(Stored records)
★ ★ ★ ★ ★
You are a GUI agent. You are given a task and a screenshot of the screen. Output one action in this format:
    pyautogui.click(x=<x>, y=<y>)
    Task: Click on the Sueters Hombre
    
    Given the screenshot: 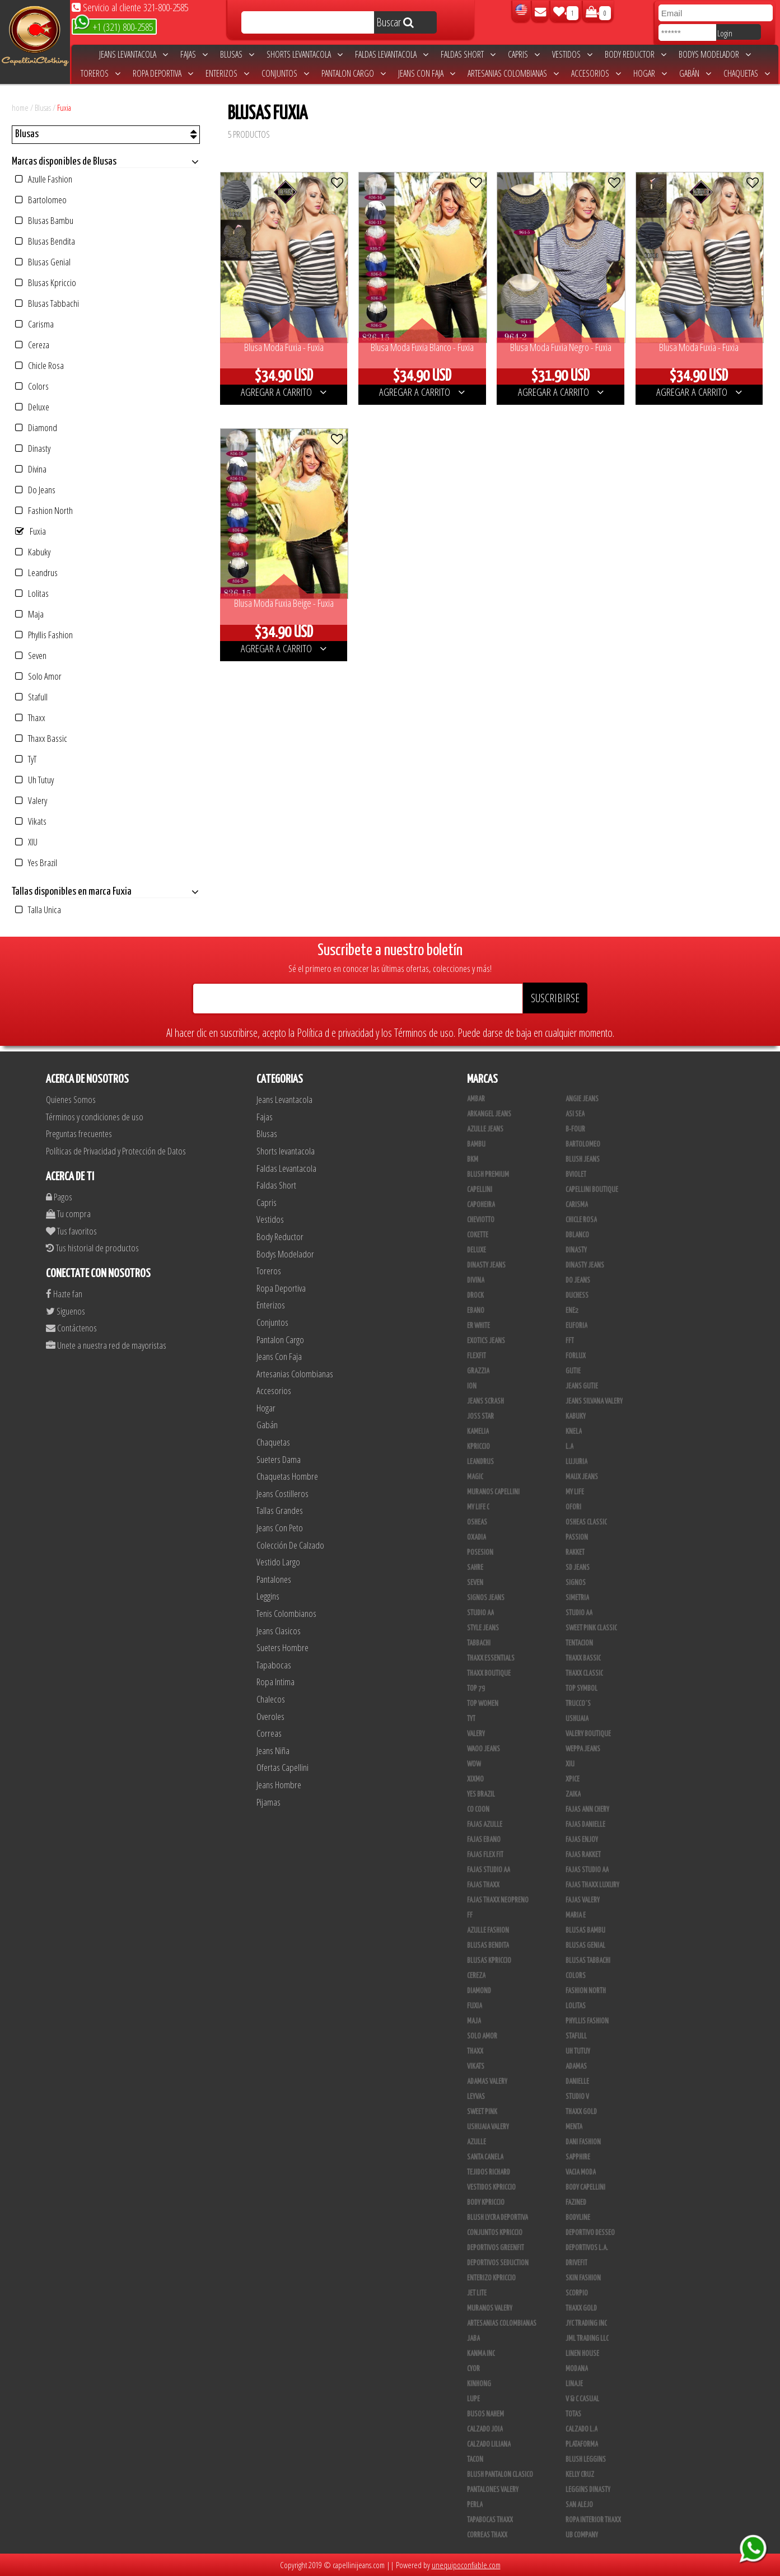 What is the action you would take?
    pyautogui.click(x=282, y=1647)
★ ★ ★ ★ ★
§ PROBLEM DESCRIPTION: Your task is to restate, word for word, the lines from the beginning of the records to the line with "Task: Click on the Sueters Hombre", inclusive.

§ RESULT BELOW:
You are a GUI agent. You are given a task and a screenshot of the screen. Output one action in this format:
    pyautogui.click(x=<x>, y=<y>)
    Task: Click on the Sueters Hombre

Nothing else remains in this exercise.